Publication information
- Publisher: DC Comics
- First appearance: Steel (vol. 2) #14 (April 1995)

In-story information
- Species: Human cyborg
- Place of origin: New Earth

= Gearhead (DC Comics) =

Gearhead is the name of two supervillains appearing in American comic books published by DC Comics.

== Publication history ==
The unidentified Gearhead first appeared in Steel (vol. 2) #14.

The Nathan Finch incarnation of Gearhead first appeared in Detective Comics #712 (August 1997), and was created by Chuck Dixon, Graham Nolan, and Bob McLeod.
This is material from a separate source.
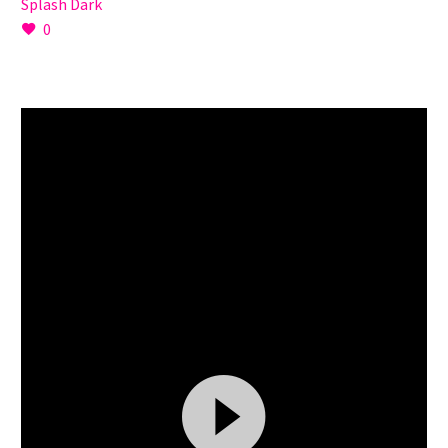
Splash Dark
0
Video
Player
==Fictional character biographies==
===Unrevealed===

The first Gearhead is a henchman of the supervillain White Rabbit.

===Nathaniel Finch===

The second Gearhead is Nathaniel Finch, a former engineer at General Robotics. After kidnapping his boss' daughter Gloria Osteen, Finch encounters Batman, falls into Gotham's waters, and is presumed dead. Finch's body is discovered by two down-and-out people, who take him to Dr. Bascomb. Bascomb is forced to remove Finch's limbs, which have been ravaged by frostbite, and replaces them with prosthetics. Following training with his cybernetic limbs, Finch becomes Gearhead and develops his own cybernetic arsenal of removable body parts as well as a goal to exterminate Batman, whom he refers to as "vermin".

Gearhead appears in the Batman: No Man's Land crossover event, in which he is one of numerous villains competing for control of Gotham City's sewers. Having lost the use of his cybernetic limbs, he is forced into partnership with the thuggish Tommy Mangles, who carries him around. Gearhead and Mangles become lost in the sewers and discover Mr. Freeze's hideout. Freeze captures Gearhead and Mangles, freezes them, and leaves for his storage room. After Robin defeats Freeze and Ratcatcher, the Gotham City Police Department finds the frozen bodies of Gearhead and Tommy Mangles and takes them into police custody.

Gearhead appears in the miniseries Rush City, where he is physically attached to his car. Gearhead pursues Rush and Black Canary, only for Rush to release an EMP that disables Gearhead. Gearhead recovers and brings out drills and saws from the engine of his car to attack. Rush and Black Canary work together to disable Gearhead.

In Infinite Crisis, Gearhead joins Alexander Luthor Jr.'s Secret Society of Super Villains.

==Powers and abilities==
The Nathaniel Finch incarnation of Gearhead has genius-level intellect and wields cybernetic limbs and other devices.

==In other media==

Gearhead as he appears in The Batman.

- The Nathaniel Finch incarnation of Gearhead appears in The Batman, voiced by Will Friedle. This version is a criminal racer who can remotely hack into and upgrade vehicles and possesses retractable claws.
- Two action figures of Gearhead, referred to as "Metal Head" for legal reasons, were produced as part of Mattel's The Batman toyline.
- The Batman incarnation of Nathan Finch / Gearhead appears in the tie-in comic The Batman Strikes!, which reveals that he was previously a celebrity racer before being injured in an accident that left him quadriplegic and receiving cybernetic enhancements from an unknown benefactor.